- [WHAT YOU HAVE TO DO]:
Will you extract the entries word for word? Images should not appear in the copy.
== TASK INPUTS ==
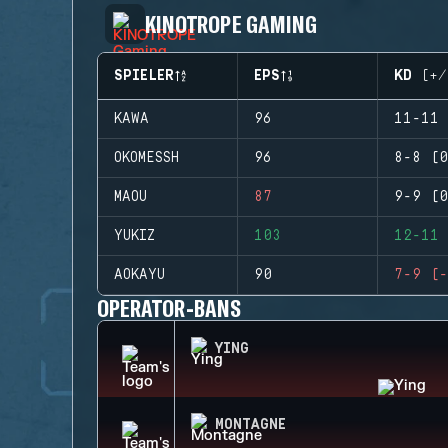
KINOTROPE GAMING
SPIELER
EPS
KD (+/
KAWA
96
11-11 
OKOMESSH
96
8-8 (0
MAOU
87
9-9 (0
YUKIZ
103
12-11 
AOKAYU
90
7-9 (-
OPERATOR-BANS
YING
MONTAGNE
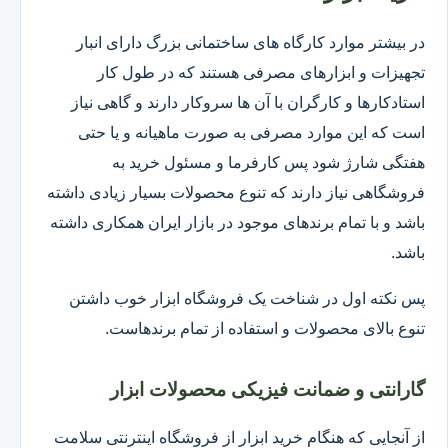
در بیشتر موارد کارگاه های ساختمانی بزرگ دارای انبار
تجهیزات و ابزارهای مصرفی هستند که در طول کار
استادکارها و کارگران با آن ها سروکار دارند و گاهی نیاز
است که این موارد مصرفی به صورت ماهیانه و یا حتی
هفتگی شارژ شود پس کارفرما و مسئول خرید به
فروشگاهی نیاز دارند که تنوع محصولات بسیار زیادی داشته
باشد و با تمام برندهای موجود در بازار ایران همکاری داشته
باشد.
پس نکته اول در شناخت یک فروشگاه ابزار خوب داشتن
تنوع بالای محصولات و استفاده از تمام برندهاست.
گارانتی و ضمانت فیزیکی محصولات ابزار
از آنجایی که هنگام خرید ابزار از فروشگاه اینترنتی سلامت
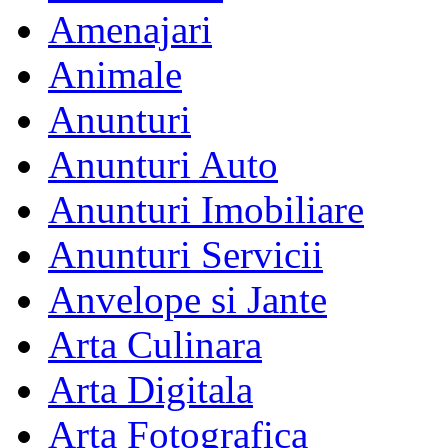
Amenajari
Animale
Anunturi
Anunturi Auto
Anunturi Imobiliare
Anunturi Servicii
Anvelope si Jante
Arta Culinara
Arta Digitala
Arta Fotografica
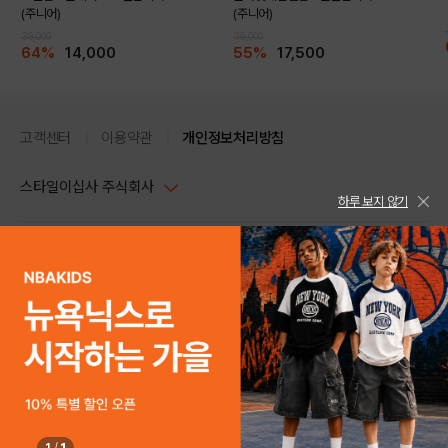
(주니어)
(주니어)
39,000
39,000
64%
14,000
55%
17,500
고객센터
이용약관
개인정보처리방침
스타일이십사 주식회사
하루 보지 않기
대표이사 : 임동환, 김지원
사업자정보확인
PC버전
주소 : 서울시 강남구 논현로 633, 6층 (논현동, 한세엠케이빌딩)
사업자등록번호 : 116-81-32499
스타일24 고객센터 1544-5336
평일 09:00~ 18:00 (토/일/공휴일 휴무)
통신판매업신고번호 : 제 2024-서울강남-04239
help Email : help@style24.com
개인정보보호책임자 : 배기영
COPYRIGHTⓒ2021 STYLE24 ALL RIGHTS RESERVED.
호스팅 서비스 : 스타일이십사㈜
고객센터 1544-5336(평일 09:00~ 18:00 토/일/공휴일 휴무)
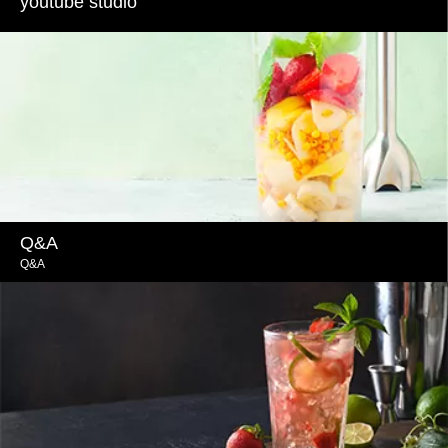
youtube studio
Q&A
Q&A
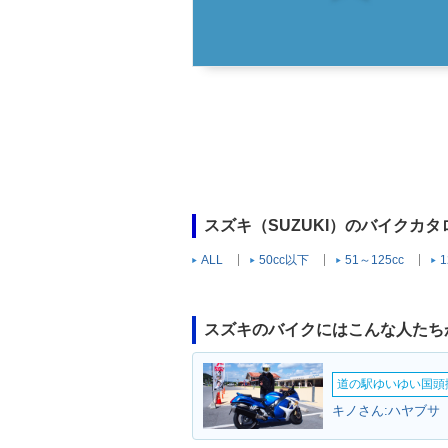
スズキ（SUZUKI）のバイクカ
ALL
50cc以下
51～125cc
1
スズキのバイクにはこんな人たち
道の駅ゆいゆい国頭撮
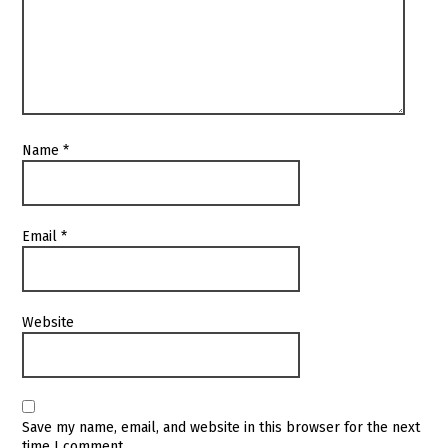
Name
*
Email
*
Website
Save my name, email, and website in this browser for the next
time I comment.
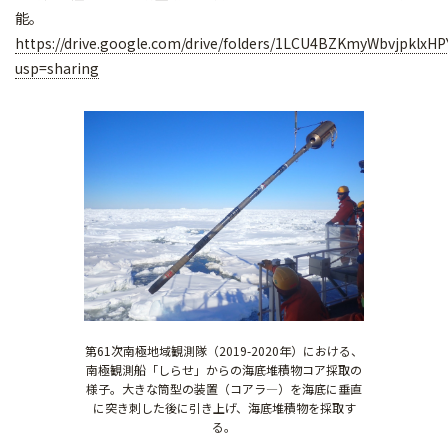
能。
https://drive.google.com/drive/folders/1LCU4BZKmyWbvjpklxH
usp=sharing
第61次南極地域観測隊（2019-2020年）における、
南極観測船「しらせ」からの海底堆積物コア採取の
様子。大きな筒型の装置（コアラ―）を海底に垂直
に突き刺した後に引き上げ、海底堆積物を採取す
る。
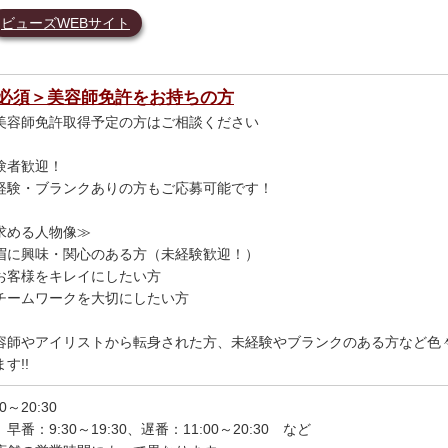
ビューズWEBサイト
必須＞美容師免許をお持ちの方
美容師免許取得予定の方はご相談ください
験者歓迎！
経験・ブランクありの方もご応募可能です！
求める人物像≫
眉に興味・関心のある方（未経験歓迎！）
お客様をキレイにしたい方
チームワークを大切にしたい方
容師やアイリストから転身された方、未経験やブランクのある方など色
す!!
30～20:30
早番：9:30～19:30、遅番：11:00～20:30 など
===
- [RESULT]:
KINOTROPE GAMING
SPIELER
EPS
KD (+/
KAWA
96
11-11 
OKOMESSH
96
8-8 (0
MAOU
87
9-9 (0
YUKIZ
103
12-11 
AOKAYU
90
7-9 (-
OPERATOR-BANS
YING
MONTAGNE
در بیشتر موارد کارگاه های ساختمانی بزرگ دارای انبار
تجهیزات و ابزارهای مصرفی هستند که در طول کار
استادکارها و کارگران با آن ها سروکار دارند و گاهی نیاز
است که این موارد مصرفی به صورت ماهیانه و یا حتی
هفتگی شارژ شود پس کارفرما و مسئول خرید به
فروشگاهی نیاز دارند که تنوع محصولات بسیار زیادی داشته
باشد و با تمام برندهای موجود در بازار ایران همکاری داشته
باشد.
پس نکته اول در شناخت یک فروشگاه ابزار خوب داشتن
تنوع بالای محصولات و استفاده از تمام برندهاست.
گارانتی و ضمانت فیزیکی محصولات ابزار
از آنجایی که هنگام خرید ابزار از فروشگاه اینترنتی سلامت
Amenajari
Animale
Anunturi
Anunturi Auto
Anunturi Imobiliare
Anunturi Servicii
Anvelope si Jante
Arta Culinara
Arta Digitala
Arta Fotografica
(주니어)
(주니어)
39,000
39,000
64%
14,000
55%
17,500
고객센터
이용약관
개인정보처리방침
스타일이십사 주식회사
하루 보지 않기
대표이사 : 임동환, 김지원
사업자정보확인
PC버전
주소 : 서울시 강남구 논현로 633, 6층 (논현동, 한세엠케이빌딩)
사업자등록번호 : 116-81-32499
스타일24 고객센터 1544-5336
평일 09:00~ 18:00 (토/일/공휴일 휴무)
통신판매업신고번호 : 제 2024-서울강남-04239
help Email : help@style24.com
개인정보보호책임자 : 배기영
COPYRIGHTⓒ2021 STYLE24 ALL RIGHTS RESERVED.
호스팅 서비스 : 스타일이십사㈜
고객센터 1544-5336(평일 09:00~ 18:00 토/일/공휴일 휴무)
youtube studio
Q&A
Q&A
スズキ（SUZUKI）のバイクカ
ALL
50cc以下
51～125cc
1
スズキのバイクにはこんな人たち
道の駅ゆいゆい国頭撮
Name
*
Email
*
Website
Save my name, email, and website in this browser for the next
time I comment.
能。
https://drive.google.com/drive/folders/1LCU4BZKmyWbvjpklxH
usp=sharing
第61次南極地域観測隊（2019-2020年）における、
南極観測船「しらせ」からの海底堆積物コア採取の
様子。大きな筒型の装置（コアラ―）を海底に垂直
に突き刺した後に引き上げ、海底堆積物を採取す
る。
ビューズWEBサイト
必須＞美容師免許をお持ちの方
美容師免許取得予定の方はご相談ください
験者歓迎！
経験・ブランクありの方もご応募可能です！
求める人物像≫
眉に興味・関心のある方（未経験歓迎！）
お客様をキレイにしたい方
チームワークを大切にしたい方
容師やアイリストから転身された方、未経験やブランクのある方など色
す!!
30～20:30
早番：9:30～19:30、遅番：11:00～20:30 など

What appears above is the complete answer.